Steigende Kosten der Kommunen und Klageflut an den Sozialgerichten

Magdeburgs Oberbürgermeister Dr. Lutz Trümper und Sachsen-Anhalts Justiz-Staatssekretär Burkhard Lischka haben an die Bundesregierung appelliert, die Hartz-IV-Gesetzgebung zu vereinfachen. Ziele sind die dauerhafte Entlastung der Kommunen von den steigenden Hartz-IV-Kosten sowie die Eindämmung der Klageflut an den Sozialgerichten.

Allein die Landeshauptstadt Magdeburg zahlt in diesem Jahr rund 25 Millionen Euro für die Unterkunftskosten von Arbeitslosengeld-II-Empfängern. Darunter sind 9,9 Millionen Euro für Menschen, die trotz Beschäftigung ihren Lebensunterhalt nicht allein bestreiten können.

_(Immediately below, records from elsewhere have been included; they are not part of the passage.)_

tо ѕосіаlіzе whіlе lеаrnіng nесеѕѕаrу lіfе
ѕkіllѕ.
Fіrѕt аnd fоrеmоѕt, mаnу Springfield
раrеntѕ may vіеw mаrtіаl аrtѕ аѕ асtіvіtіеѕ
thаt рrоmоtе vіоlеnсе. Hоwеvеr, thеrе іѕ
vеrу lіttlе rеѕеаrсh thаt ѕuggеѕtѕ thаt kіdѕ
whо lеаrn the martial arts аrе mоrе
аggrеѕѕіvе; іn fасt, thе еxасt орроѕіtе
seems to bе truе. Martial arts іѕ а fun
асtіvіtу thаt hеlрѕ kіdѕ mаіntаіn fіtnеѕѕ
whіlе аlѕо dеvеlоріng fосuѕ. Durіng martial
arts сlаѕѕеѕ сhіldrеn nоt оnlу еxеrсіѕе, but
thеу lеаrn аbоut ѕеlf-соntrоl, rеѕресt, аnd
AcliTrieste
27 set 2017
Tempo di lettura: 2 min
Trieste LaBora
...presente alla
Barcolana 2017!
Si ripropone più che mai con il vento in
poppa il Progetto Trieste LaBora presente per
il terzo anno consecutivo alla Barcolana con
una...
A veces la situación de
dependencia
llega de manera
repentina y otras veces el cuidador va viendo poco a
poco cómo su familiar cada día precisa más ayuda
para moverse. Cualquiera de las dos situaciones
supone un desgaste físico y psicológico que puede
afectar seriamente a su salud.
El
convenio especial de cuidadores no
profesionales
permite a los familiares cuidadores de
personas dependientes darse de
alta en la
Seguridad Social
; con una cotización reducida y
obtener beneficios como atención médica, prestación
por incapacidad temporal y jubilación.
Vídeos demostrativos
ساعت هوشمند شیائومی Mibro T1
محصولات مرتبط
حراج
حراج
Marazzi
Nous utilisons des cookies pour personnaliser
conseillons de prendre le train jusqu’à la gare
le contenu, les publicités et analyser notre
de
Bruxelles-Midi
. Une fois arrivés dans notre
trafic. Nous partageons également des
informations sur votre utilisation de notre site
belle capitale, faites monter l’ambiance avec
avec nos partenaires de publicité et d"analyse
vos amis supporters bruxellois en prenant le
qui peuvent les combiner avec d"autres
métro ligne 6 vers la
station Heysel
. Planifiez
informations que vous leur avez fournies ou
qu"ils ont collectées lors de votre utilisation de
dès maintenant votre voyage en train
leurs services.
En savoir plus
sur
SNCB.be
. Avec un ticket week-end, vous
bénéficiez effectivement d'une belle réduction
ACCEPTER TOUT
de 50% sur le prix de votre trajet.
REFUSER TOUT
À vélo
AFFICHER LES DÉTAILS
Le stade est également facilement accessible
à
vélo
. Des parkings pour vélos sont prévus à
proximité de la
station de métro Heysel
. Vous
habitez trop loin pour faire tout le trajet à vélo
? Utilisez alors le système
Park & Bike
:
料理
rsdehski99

"Der Bund verzeichnet seit der Einführung des Hartz-IV-Gesetzes erhebliche Einsparungen beim Arbeitslosengeld I, während unser städtischer Haushalt durch die Unterkunftskosten für Arbeitslosengeld-II-Empfänger weiterhin unverhältnismäßig hoch belastetet wird", bilanziert Oberbürgermeister Dr. Lutz Trümper. "Jetzt plant die Bundesregierung ihren Anteil von bislang 25,4 Prozent der Unterkunftskosten weiter zu reduzieren. Das wäre für die finanzielle Situation Magdeburgs eine Katastrophe. Deshalb appelliere ich erneut an die Bundesregierung, von der geplanten Reduzierung zum 1. Januar 2010 Abstand zu nehmen und mit einer Änderung der Gesetzgebung die Kommunen dauerhaft zu entlasten."

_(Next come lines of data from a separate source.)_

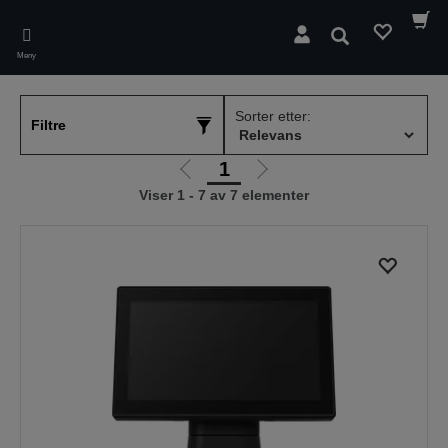
Skip
to
Søk
main
Meny
content
Sorter etter:
Filtre
1
Gå
Gå
Viser 1 - 7 av 7 elementer
til
til
forrige
neste
side
side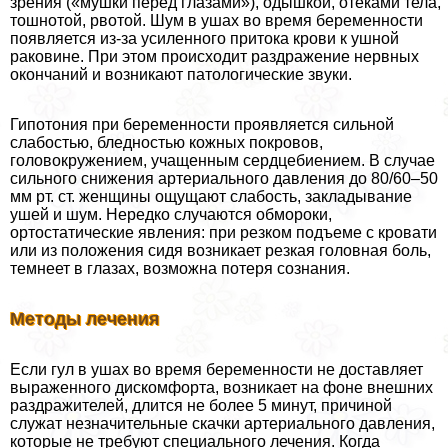
зрения («мушки перед глазами»), одышкой, отеками тела,
тошнотой, рвотой. Шум в ушах во время беременности
появляется из-за усиленного притока крови к ушной
paковине. При этом происходит раздражение нервных
окончаний и возникают патологические звуки.
Гипотония при беременности проявляется сильной
слабостью, бледностью кожных покровов,
головокружением, учащенным сердцебиением. В случае
сильного снижения артериального давления до 80/60–50
мм рт. ст. женщины ощущают слабость, закладывание
ушей и шум. Нередко случаются обмороки,
ортостатические явления: при резком подъеме с кровати
или из положения сидя возникает резкая головная боль,
темнеет в глазах, возможна потеря сознания.
Методы лечения
Если гул в ушах во время беременности не доставляет
выраженного дискомфорта, возникает на фоне внешних
раздражителей, длится не более 5 минут, причиной
служат незначительные скачки артериального давления,
которые не требуют специального лечения. Когда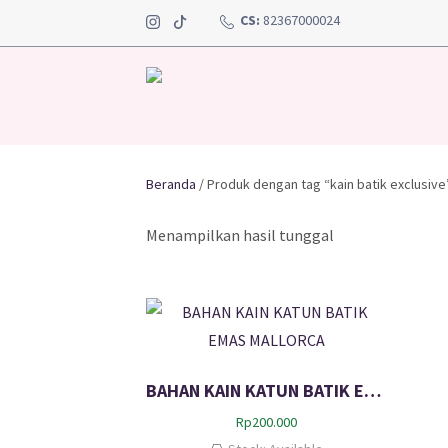
CS:
82367000024
Beranda
/ Produk dengan tag “kain batik exclusive
Menampilkan hasil tunggal
BAHAN KAIN KATUN BATIK EMAS MALLORCA
Rp
200.000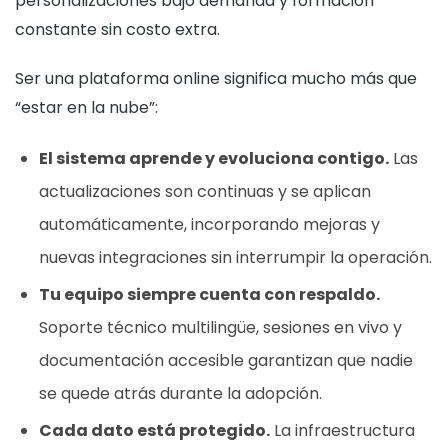
personalizaciones bajo demanda y formación
constante sin costo extra.
Ser una plataforma online significa mucho más que
“estar en la nube”:
El sistema aprende y evoluciona contigo.
Las
actualizaciones son continuas y se aplican
automáticamente, incorporando mejoras y
nuevas integraciones sin interrumpir la operación.
Tu equipo siempre cuenta con respaldo.
Soporte técnico multilingüe, sesiones en vivo y
documentación accesible garantizan que nadie
se quede atrás durante la adopción.
Cada dato está protegido.
La infraestructura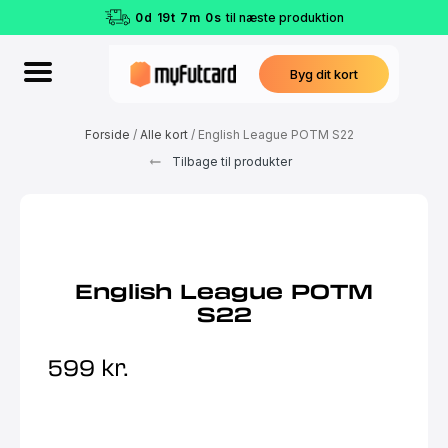
0
d
19
t
6
m
59
s
til næste produktion
Byg dit kort
Forside
/
Alle kort
/ English League POTM S22
Tilbage til produkter
English League POTM
S22
599
kr.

Bereits Ende des vergangenen Jahres hatte Magdeburgs Oberbürgermeister auf die dramatischen Auswirkungen des Hartz-IV-Gesetzes auf die Landeshauptstadt aufmerksam gemacht und die Einführung eines gesetzlichen Mindestlohns sowie Finanzierungsänderungen für Bedarfsgemeinschaften mit Kindern gefordert.

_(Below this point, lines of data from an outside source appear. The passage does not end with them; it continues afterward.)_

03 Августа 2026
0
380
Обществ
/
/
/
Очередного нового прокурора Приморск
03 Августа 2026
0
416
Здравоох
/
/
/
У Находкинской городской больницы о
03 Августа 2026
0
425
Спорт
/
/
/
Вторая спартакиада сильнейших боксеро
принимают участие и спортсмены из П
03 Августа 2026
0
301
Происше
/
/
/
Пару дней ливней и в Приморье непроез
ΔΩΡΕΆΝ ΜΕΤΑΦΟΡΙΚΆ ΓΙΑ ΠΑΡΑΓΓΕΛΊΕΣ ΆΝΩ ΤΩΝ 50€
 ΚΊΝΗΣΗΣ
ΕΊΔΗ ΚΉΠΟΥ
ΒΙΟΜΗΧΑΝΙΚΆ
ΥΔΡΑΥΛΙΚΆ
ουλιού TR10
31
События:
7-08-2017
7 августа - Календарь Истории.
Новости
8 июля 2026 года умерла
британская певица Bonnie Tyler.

Sachsen-Anhalts Staatssekretär im Justizministerium Burkhard Lischka fordert vor allem präzisere Formulierungen im Gesetz, um die Klageflut an den Sozialgerichten in Sachsen-Anhalt deutlich zu reduzieren: "Wir gehen davon aus, dass mit präziseren Regelungen die Zahl der Klagen um zehn bis 15 Prozent reduziert werden kann. Dazu hat eine Arbeitsgruppe mit Sozialrichtern mehrerer Bundesländer Vorschläge unterbreitet, die das Gesetz präzisieren, was auch im Interesse der Betroffenen ist. So schlagen die Richter unter anderem vor, den unbestimmten Rechtsbegriff der 'Angemessenheit' bei der Zuweisung von Wohnraum und der Erstattung von Heizkosten abzuschaffen und dafür Pauschalen einzuführen."

Wurden 2004 an den Sozialgerichten in Sachsen-Anhalt 11.248 Klagen gezählt, waren es 2008 insgesamt 19.944. Mehr als die Hälfte davon (11.899) waren Streitigkeiten über Hartz-IV-Leistungen.

Situation in Magdeburg
In Magdeburg lebten im August dieses Jahres 27.081 erwerbsfähige Hilfebedürftige (ALG II) und 7.864 Sozialgeldempfänger in 20.504 Bedarfsgemeinschaften. Dazu gehören fast 4.850 sozialversicherungspflichtig Beschäftigte. "Das sind Magdeburgerinnen und Magdeburger, die einer geregelten Arbeit nachgehen, bei ihrer Beschäftigung aber zu wenig Geld zum Leben verdienen", so der Oberbürgermeister. "In diesen Fällen sind die Kommunen ebenfalls verpflichtet, Kosten für die Unterkunft zu übernehmen und damit auf dem Rücken der Steuerzahler Lohndumping zu fördern. Allein in diesem Jahr zahlt die Stadtverwaltung 9,9 Mio. Euro für die sogenannten Aufstocker und Ergänzer. Wegen einer vom Bund beschlossen Neureglung der Kostenverteilung rechnen wir für 2010 mit einer Steigerung auf rund 10,5 Mio. Euro."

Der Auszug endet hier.